Some residents don't want to see Dr. Howard School demolished
CHAMPAIGN – Climb up and down a few levels of stairs and head back to the far corner of the basement in Dr. Howard Elementary School and you'll find the reading recovery classrooms.
The enrichment courses are taught in a second-floor hallway.
The building's only conference room can't be used for confidential discussions because it was built in the corner of the art room, and the walls don't reach all the way to the ceiling, meaning there isn't any privacy. But it is good for storing laptop computers, which can't be used as fully as teachers would like because the school needs technology upgrades.
Principal Frances Burley gave parents, neighborhood residents and school board members a tour of the school, before a school board meeting there Monday evening, to discuss how the district should address its building needs in the wake of the failed ballot proposal in March.
The bond proposal included money to demolish Dr. Howard and build a new elementary school on the site. But many living near the school say they want at least a portion of it preserved. And they objected to the school being used as the "poster child" for the district's building needs.
"What that really did was show the school district how poorly you maintain buildings," Kristine Chalifoux said.
She said the school's gutters are clogged, and there are other maintenance needs obvious to residents that are being ignored.

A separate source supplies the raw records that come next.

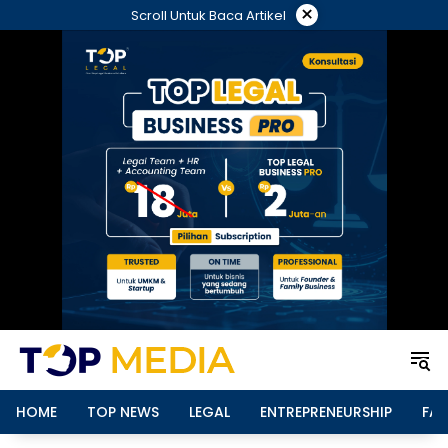
Langsung
×
Scroll Untuk Baca Artikel
ke
konten
HOME
TOP NEWS
LEGAL
ENTREPRENEURSHIP
FAM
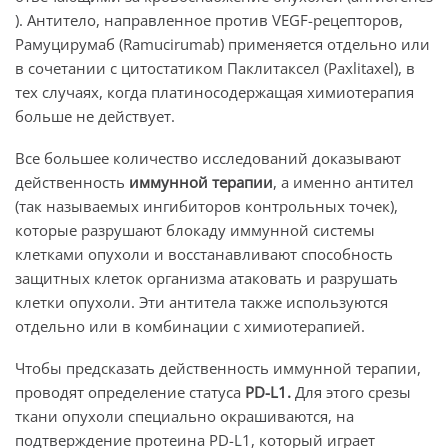
). Антитело, направленное против
VEGF-рецепторов,
Рамуцирумаб (Ramucirumab) применяется отдельно или
в сочетании с цитостатиком Паклитаксел (Paxlitaxel), в
тех случаях, когда платиносодержащая химиотерапия
больше не действует.
Все большее количество исследований доказывают
действенность
иммунной терапии
, а именно антител
(так называемых ингибиторов контрольных точек),
которые разрушают блокаду иммунной системы
клетками опухоли и восстанавливают способность
защитных клеток организма атаковать и разрушать
клетки опухоли. Эти антитела также используются
отдельно или в комбинации с химиотерапией.
Чтобы предсказать действенность иммунной терапии,
проводят определение статуса
PD
-
L
1.
Для этого срезы
ткани опухоли специально окрашиваются, на
подтверждение протеина PD-L1, который играет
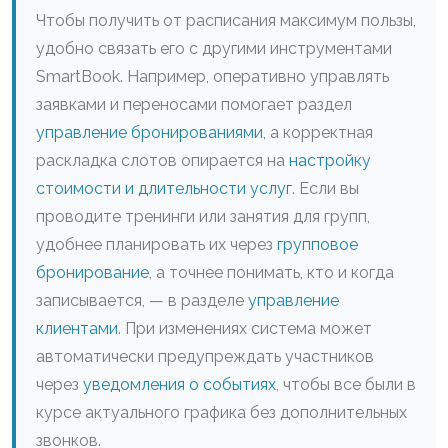
Чтобы получить от расписания максимум пользы,
удобно связать его с другими инструментами
SmartBook. Например, оперативно управлять
заявками и переносами помогает раздел
управление бронированиями
, а корректная
раскладка слотов опирается на
настройку
стоимости и длительности услуг
. Если вы
проводите тренинги или занятия для групп,
удобнее планировать их через
групповое
бронирование
, а точнее понимать, кто и когда
записывается, — в разделе
управление
клиентами
. При изменениях система может
автоматически предупреждать участников
через
уведомления о событиях
, чтобы все были в
курсе актуального графика без дополнительных
звонков.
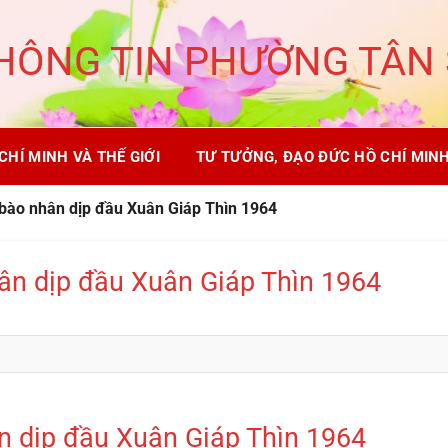
HÔNG TIN PHƯỜNG TÂN
CHÍ MINH VÀ THẾ GIỚI
TƯ TƯỞNG, ĐẠO ĐỨC HỒ CHÍ MIN
bào nhân dịp đầu Xuân Giáp Thìn 1964
ân dịp đầu Xuân Giáp Thìn 1964
n dịp đầu Xuân Giáp Thìn 1964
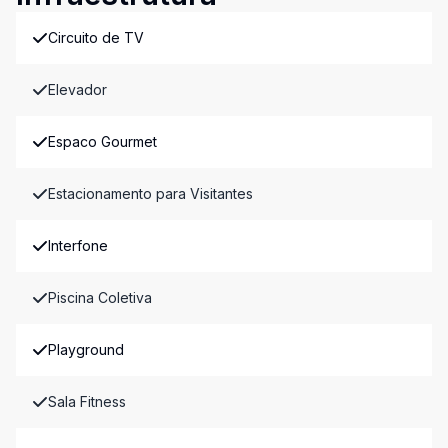
Circuito de TV
Elevador
Espaco Gourmet
Estacionamento para Visitantes
Interfone
Piscina Coletiva
Playground
Sala Fitness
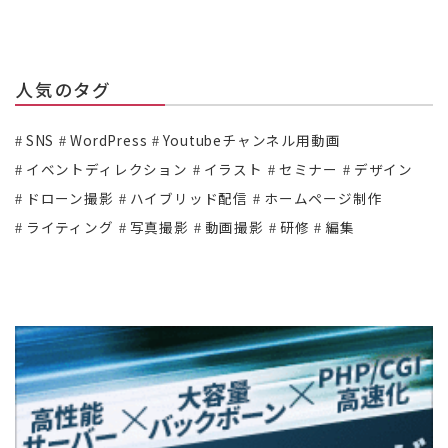
人気のタグ
SNS
WordPress
Youtubeチャンネル用動画
イベントディレクション
イラスト
セミナー
デザイン
ドローン撮影
ハイブリッド配信
ホームページ制作
ライティング
写真撮影
動画撮影
研修
編集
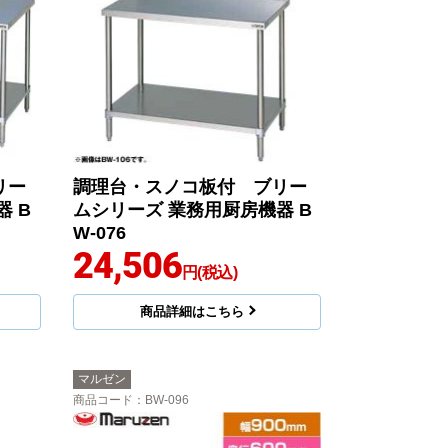
リー
調理台・スノコ板付 ブリー
 B
ムシリーズ 業務用厨房機器 B
W-076
24,506
円(税込)
商品詳細はこちら
マルゼン
商品コード
：BW-096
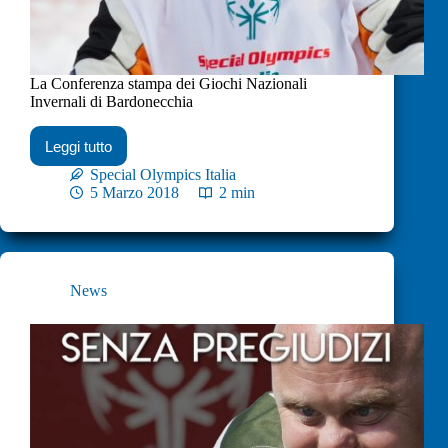
La Conferenza stampa dei Giochi Nazionali
Invernali di Bardonecchia
Leggi tutto
Special Olympics Italia
5 Marzo 2018
2 min
News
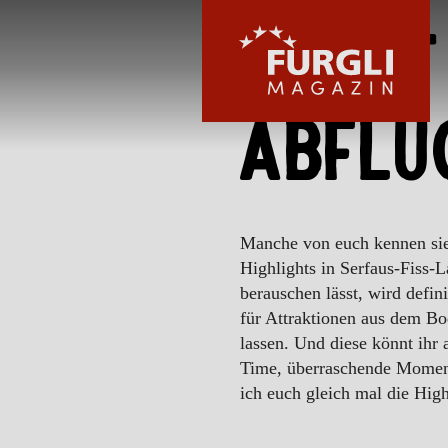
Berei
Abflu
FURGLI HOTELS
Manche von euch kennen si
Highlights in Serfaus-Fiss-
berauschen lässt, wird defini
KINDER
für Attraktionen aus dem Bo
lassen. Und diese könnt ihr 
Time, überraschende Moment
SOMMER
ich euch gleich mal die High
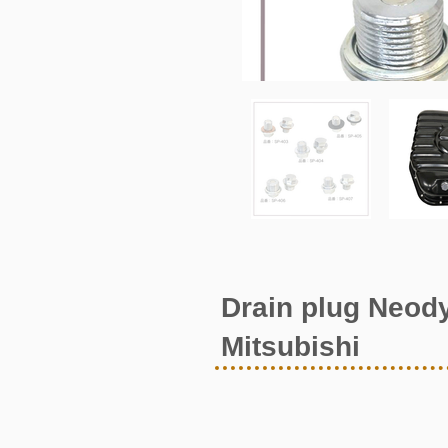
Drain plug Neod
Mitsubishi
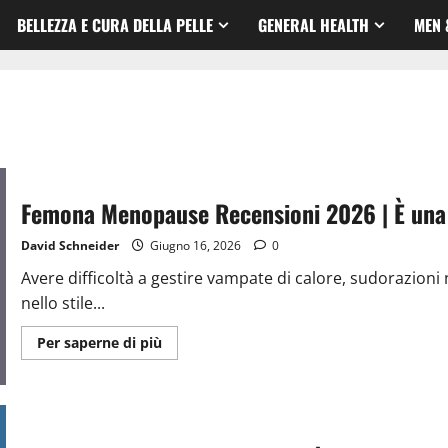
BELLEZZA E CURA DELLA PELLE
GENERAL HEALTH
MEN 
Femona Menopause Recensioni 2026 | È una T
David Schneider
Giugno 16, 2026
0
Avere difficoltà a gestire vampate di calore, sudorazion
nello stile...
Ulteriori
Per saperne di più
informazioni
su
Femona
Menopause
Recensioni
2026
|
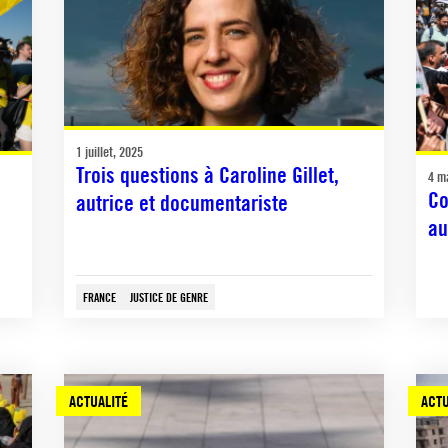
1 juillet, 2025
Trois questions à Caroline Gillet,
4 m
Co
autrice et documentariste
au
FRANCE
JUSTICE DE GENRE
ACTUALITÉ
ACTU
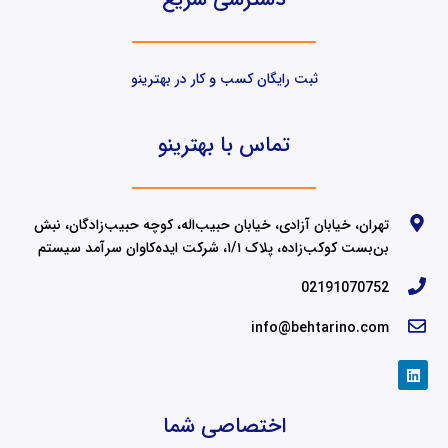
ثبت رایگان کسب و کار در بهترینو
تماس با بهترینو
تهران، خیابان آزادی، خیابان حبیب‌اله، کوچه حبیب‌زادگان، نبش
بن‌بست کوکب‌زاده، پلاک ۱/۱، شرکت ایده‌کاوان سرآمد سیستم
02191070752
info@behtarino.com
L
i
n
k
اختصاصی شما
e
d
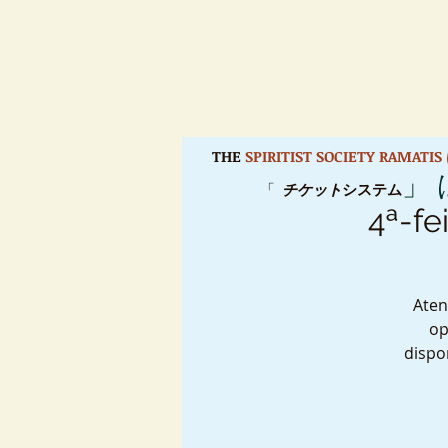
THE
SPIRITIST SOCIETY RAMATI
」
「
チケット
システム
4ª-fe
Aten
op
dispo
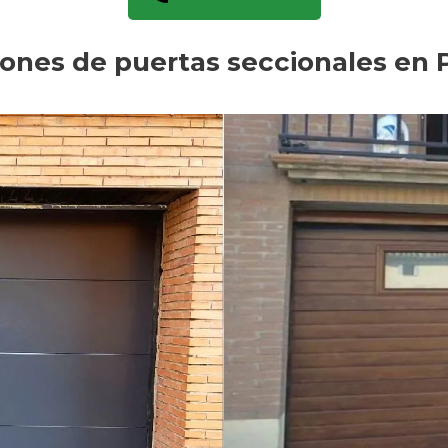
iones de puertas seccionales en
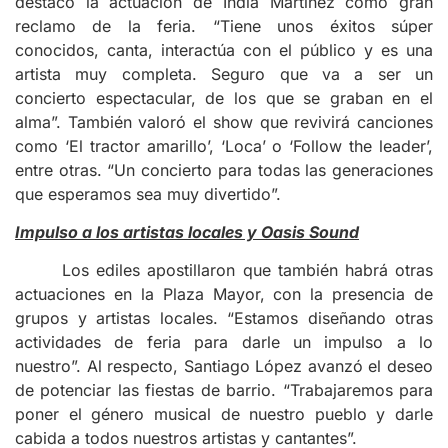
destacó la actuación de India Martínez como gran
reclamo de la feria. “Tiene unos éxitos súper
conocidos, canta, interactúa con el público y es una
artista muy completa. Seguro que va a ser un
concierto espectacular, de los que se graban en el
alma”. También valoró el show que revivirá canciones
como ‘El tractor amarillo’, ‘Loca’ o ‘Follow the leader’,
entre otras. “Un concierto para todas las generaciones
que esperamos sea muy divertido”.
Impulso a los artistas locales y Oasis Sound
Los ediles apostillaron que también habrá otras
actuaciones en la Plaza Mayor, con la presencia de
grupos y artistas locales. “Estamos diseñando otras
actividades de feria para darle un impulso a lo
nuestro”. Al respecto, Santiago López avanzó el deseo
de potenciar las fiestas de barrio. “Trabajaremos para
poner el género musical de nuestro pueblo y darle
cabida a todos nuestros artistas y cantantes”.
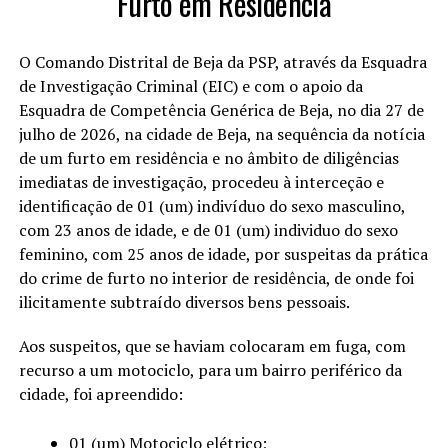
Furto em Residência
O Comando Distrital de Beja da PSP, através da Esquadra
de Investigação Criminal (EIC) e com o apoio da
Esquadra de Competência Genérica de Beja, no dia 27 de
julho de 2026, na cidade de Beja, na sequência da notícia
de um furto em residência e no âmbito de diligências
imediatas de investigação, procedeu à interceção e
identificação de 01 (um) indivíduo do sexo masculino,
com 23 anos de idade, e de 01 (um) individuo do sexo
feminino, com 25 anos de idade, por suspeitas da prática
do crime de furto no interior de residência, de onde foi
ilicitamente subtraído diversos bens pessoais.
Aos suspeitos, que se haviam colocaram em fuga, com
recurso a um motociclo, para um bairro periférico da
cidade, foi apreendido:
01 (um) Motociclo elétrico;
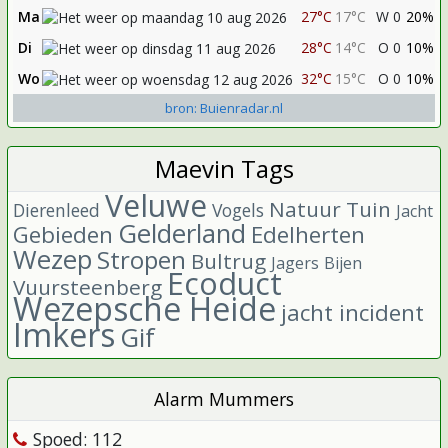
Ma
27°C
17°C
W 0
20%
Di
28°C
14°C
O 0
10%
Wo
32°C
15°C
O 0
10%
bron: Buienradar.nl
Maevin Tags
Veluwe
Natuur
Tuin
Dierenleed
Vogels
Jacht
Gelderland
Gebieden
Edelherten
Wezep
Stropen
Bultrug
Jagers
Bijen
Ecoduct
Vuursteenberg
Wezepsche Heide
jacht incident
Imkers
Gif
Alarm Mummers
Spoed: 112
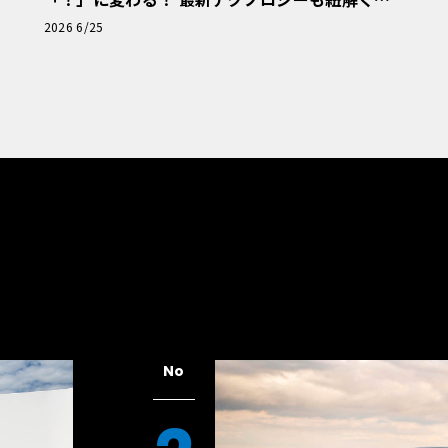
「輸入車Q&A」
2026 6/25
No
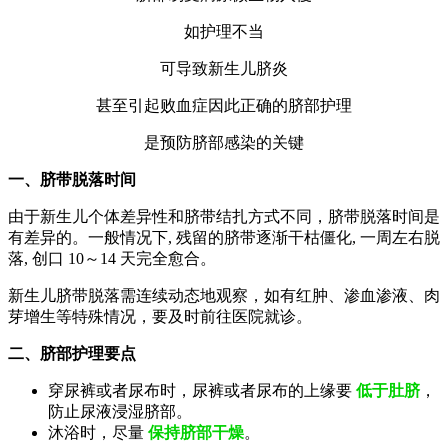
如护理不当
可导致新生儿脐炎
甚至引起败血症因此正确的脐部护理
是预防脐部感染的关键
一、脐带脱落时间
由于新生儿个体差异性和脐带结扎方式不同，脐带脱落时间是
有差异的。一般情况下, 残留的脐带逐渐干枯僵化, 一周左右脱
落, 创口 10～14 天完全愈合。
新生儿脐带脱落需连续动态地观察，如有红肿、渗血渗液、肉
芽增生等特殊情况，要及时前往医院就诊。
二、脐部护理要点
穿尿裤或者尿布时，尿裤或者尿布的上缘要
低于肚脐
，
防止尿液浸湿脐部。
沐浴时，尽量
保持脐部干燥
。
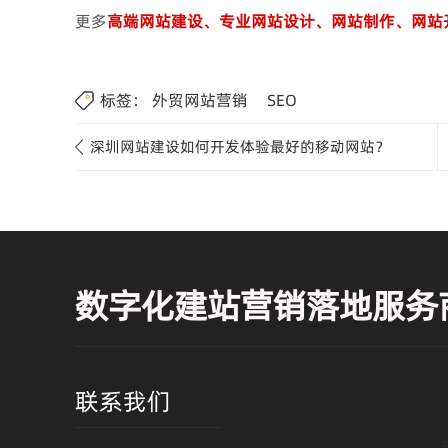
更多
高端网站建设、专业网站设计、网站制作、网站
标签：
外贸网站营销
SEO
深圳网站建设如何开发体验最好的移动网站？
数字化建站营销落地服务
联系我们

Chalifoux and many other neighborhood residents want to preserve the school. They said they didn't want "little Wal-Marts" or a "McSchool" with no character, but something that will fit into the area.
"It will not enrich my life to have an ugly building down here I have no fondness for," said neighborhood resident Susan Searing, who said she reluctantly voted for the ballot proposal, but really wants to see the building maintained and improved technologically, rather than demolished for a new school.
"I believe children can be served, the neighborhood can be served, and this building can be beautiful and functional," Searing said.
Kristin Hoganson lives across the street from Dr. Howard, and she loves her neighborhood's diversity and charm. She also would like to see at least part of the original school building, dating to 1910, saved.
But she also wants the school to be safe and functional for students.
"One thing I learned from the referendum process was how woefully inadequate Dr. Howard is compared to other schools," she said. "It seems like all the children at Dr. Howard are being shortchanged. They are not getting an equal education along with the others in the district."
But one other resident said the district shouldn't try to make all its schools alike, but rather serve the needs of each individually and honor the district's schools of choice program.
School board member Nathaniel Banks agreed the district needs to consider the needs of each school and neighborhood.
School board members say they won't try for another ballot proposal until next spring.
In the meantime, they'll continue to meet at different schools in the district and gather information from the public.